§ RECORDS FOR THIS EXERCISE:
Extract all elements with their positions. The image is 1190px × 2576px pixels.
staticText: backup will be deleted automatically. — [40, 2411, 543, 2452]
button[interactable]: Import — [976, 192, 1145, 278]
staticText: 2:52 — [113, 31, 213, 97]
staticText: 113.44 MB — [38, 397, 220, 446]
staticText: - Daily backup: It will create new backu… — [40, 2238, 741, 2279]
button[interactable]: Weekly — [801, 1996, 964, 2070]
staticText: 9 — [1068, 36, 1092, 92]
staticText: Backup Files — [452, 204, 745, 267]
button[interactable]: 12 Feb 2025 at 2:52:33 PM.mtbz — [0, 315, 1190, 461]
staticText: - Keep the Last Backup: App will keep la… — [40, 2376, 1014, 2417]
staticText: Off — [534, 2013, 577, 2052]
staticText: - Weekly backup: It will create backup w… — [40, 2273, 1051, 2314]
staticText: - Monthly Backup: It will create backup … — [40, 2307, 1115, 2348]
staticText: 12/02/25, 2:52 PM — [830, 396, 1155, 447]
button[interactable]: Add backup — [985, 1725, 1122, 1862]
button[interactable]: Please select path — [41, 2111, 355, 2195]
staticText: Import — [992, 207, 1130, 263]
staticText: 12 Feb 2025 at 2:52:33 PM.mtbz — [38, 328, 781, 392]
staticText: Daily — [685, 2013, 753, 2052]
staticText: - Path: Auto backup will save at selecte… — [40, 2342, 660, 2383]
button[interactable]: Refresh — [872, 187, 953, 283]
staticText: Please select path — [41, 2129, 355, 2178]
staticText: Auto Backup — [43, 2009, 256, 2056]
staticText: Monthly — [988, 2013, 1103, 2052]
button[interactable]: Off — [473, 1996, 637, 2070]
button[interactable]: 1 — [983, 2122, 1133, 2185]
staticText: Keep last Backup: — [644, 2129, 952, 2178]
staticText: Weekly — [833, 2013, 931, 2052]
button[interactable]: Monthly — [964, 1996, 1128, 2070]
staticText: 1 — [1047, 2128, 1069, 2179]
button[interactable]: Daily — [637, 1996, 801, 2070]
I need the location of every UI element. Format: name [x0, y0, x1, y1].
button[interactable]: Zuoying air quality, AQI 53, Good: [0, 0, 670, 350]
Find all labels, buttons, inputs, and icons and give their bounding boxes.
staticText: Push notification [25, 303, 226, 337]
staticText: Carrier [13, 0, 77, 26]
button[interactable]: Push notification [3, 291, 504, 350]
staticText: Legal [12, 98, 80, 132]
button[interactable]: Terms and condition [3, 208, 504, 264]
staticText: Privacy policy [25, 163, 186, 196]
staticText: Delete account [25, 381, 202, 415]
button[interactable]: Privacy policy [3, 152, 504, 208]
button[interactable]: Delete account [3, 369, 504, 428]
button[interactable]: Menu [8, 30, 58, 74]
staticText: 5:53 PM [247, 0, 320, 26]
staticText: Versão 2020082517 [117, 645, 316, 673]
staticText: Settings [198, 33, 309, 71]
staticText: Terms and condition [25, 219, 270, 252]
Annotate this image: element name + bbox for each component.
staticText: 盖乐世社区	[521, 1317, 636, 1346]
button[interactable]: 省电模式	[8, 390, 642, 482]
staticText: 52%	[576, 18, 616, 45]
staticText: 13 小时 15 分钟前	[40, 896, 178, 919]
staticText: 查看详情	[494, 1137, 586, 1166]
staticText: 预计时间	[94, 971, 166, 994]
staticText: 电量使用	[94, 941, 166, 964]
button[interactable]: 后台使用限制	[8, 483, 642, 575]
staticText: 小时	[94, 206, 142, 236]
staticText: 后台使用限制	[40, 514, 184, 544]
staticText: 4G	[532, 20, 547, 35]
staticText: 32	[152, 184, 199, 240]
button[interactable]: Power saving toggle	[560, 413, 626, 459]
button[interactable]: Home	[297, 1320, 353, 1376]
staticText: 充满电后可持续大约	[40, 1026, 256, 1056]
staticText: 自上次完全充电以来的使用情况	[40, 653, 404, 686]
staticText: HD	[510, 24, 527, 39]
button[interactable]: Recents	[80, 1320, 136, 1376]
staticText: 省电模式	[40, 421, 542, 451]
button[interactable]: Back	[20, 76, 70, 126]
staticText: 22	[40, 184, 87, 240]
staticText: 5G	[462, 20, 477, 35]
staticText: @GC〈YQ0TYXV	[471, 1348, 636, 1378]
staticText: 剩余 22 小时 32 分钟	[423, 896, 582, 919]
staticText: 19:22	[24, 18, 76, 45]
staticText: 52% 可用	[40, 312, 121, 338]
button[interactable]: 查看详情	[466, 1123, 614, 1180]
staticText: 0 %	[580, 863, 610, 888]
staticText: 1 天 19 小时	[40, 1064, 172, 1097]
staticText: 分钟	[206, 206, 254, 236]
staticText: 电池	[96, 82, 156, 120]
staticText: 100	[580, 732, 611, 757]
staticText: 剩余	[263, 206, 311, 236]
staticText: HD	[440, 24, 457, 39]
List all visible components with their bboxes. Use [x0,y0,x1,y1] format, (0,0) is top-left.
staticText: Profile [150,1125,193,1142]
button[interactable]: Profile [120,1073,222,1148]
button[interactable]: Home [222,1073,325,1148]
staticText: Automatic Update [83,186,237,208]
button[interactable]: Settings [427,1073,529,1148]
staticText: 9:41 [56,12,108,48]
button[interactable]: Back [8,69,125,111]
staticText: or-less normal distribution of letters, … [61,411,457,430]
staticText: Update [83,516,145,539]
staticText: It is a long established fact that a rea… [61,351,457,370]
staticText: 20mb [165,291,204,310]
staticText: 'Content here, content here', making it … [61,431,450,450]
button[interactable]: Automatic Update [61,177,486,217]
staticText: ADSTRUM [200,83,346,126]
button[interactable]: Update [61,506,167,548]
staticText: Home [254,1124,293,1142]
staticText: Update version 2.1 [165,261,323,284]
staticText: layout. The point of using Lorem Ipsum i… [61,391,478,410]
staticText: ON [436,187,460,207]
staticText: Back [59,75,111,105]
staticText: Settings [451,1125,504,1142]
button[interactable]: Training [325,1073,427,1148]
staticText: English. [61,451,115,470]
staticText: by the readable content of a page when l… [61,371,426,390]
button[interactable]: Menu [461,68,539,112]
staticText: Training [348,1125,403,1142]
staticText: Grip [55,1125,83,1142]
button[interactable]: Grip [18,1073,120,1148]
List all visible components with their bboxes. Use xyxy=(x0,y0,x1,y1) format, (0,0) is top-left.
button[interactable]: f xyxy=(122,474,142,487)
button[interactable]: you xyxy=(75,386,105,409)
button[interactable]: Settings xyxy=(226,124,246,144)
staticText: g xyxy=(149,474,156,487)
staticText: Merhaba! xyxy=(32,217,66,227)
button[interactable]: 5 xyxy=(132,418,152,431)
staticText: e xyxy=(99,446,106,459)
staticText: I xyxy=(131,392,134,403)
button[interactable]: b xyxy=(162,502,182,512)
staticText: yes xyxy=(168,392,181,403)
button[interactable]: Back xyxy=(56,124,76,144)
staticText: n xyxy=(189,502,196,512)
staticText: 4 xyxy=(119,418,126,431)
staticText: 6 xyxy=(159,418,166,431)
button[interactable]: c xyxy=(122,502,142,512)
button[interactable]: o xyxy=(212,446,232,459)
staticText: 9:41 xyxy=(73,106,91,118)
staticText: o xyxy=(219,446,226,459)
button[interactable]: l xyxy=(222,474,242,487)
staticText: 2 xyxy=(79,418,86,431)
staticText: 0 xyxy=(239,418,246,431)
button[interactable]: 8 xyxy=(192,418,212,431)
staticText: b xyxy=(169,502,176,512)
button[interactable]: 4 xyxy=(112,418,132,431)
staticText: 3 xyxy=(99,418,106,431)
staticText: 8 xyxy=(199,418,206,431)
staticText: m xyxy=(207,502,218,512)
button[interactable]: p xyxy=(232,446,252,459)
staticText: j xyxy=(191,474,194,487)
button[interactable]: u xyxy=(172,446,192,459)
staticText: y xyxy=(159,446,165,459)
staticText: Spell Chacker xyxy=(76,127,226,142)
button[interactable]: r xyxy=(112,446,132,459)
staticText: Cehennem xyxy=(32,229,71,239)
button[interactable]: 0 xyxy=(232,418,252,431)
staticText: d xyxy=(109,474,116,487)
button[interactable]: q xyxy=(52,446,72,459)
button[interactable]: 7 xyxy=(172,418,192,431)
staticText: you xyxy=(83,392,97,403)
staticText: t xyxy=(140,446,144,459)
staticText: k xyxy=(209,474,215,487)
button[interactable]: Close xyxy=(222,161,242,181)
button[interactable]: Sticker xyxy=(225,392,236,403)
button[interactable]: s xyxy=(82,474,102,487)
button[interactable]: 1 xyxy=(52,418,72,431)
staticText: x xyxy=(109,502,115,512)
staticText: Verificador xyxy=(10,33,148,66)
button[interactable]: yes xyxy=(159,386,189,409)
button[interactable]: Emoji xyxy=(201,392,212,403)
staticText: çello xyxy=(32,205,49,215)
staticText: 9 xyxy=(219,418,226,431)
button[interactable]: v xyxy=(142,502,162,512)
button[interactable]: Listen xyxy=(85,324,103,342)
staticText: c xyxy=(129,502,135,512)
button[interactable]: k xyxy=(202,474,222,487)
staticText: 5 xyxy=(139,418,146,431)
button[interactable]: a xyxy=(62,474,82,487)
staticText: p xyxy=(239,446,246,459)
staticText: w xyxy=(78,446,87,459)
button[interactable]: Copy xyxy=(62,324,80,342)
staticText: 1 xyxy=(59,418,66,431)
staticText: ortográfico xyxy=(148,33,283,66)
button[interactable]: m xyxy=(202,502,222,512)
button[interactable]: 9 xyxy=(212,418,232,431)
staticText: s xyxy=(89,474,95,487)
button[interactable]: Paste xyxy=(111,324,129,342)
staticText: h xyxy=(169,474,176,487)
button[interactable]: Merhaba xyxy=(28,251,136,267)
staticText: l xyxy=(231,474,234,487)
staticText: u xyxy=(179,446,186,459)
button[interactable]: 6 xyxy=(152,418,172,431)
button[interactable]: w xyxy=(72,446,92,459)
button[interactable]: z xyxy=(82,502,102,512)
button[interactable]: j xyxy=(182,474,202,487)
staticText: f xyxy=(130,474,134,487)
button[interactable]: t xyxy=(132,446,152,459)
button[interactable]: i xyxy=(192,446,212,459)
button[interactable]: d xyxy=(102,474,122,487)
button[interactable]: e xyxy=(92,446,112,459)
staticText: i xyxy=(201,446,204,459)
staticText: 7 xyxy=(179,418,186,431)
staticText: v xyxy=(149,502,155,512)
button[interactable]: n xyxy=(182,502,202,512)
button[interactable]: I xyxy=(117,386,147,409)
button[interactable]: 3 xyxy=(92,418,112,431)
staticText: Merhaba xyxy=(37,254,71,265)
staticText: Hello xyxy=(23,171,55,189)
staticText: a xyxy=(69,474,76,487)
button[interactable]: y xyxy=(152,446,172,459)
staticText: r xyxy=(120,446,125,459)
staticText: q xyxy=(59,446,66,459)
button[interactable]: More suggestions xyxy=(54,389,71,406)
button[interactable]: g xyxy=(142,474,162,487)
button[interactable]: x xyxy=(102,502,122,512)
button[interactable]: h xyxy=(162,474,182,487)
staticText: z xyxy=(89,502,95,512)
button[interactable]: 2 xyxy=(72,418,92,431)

§ DIRECTIONS: Lines in the data containing the string "Import" are to be counted; give that number alone.

§ TASK RESULT: 2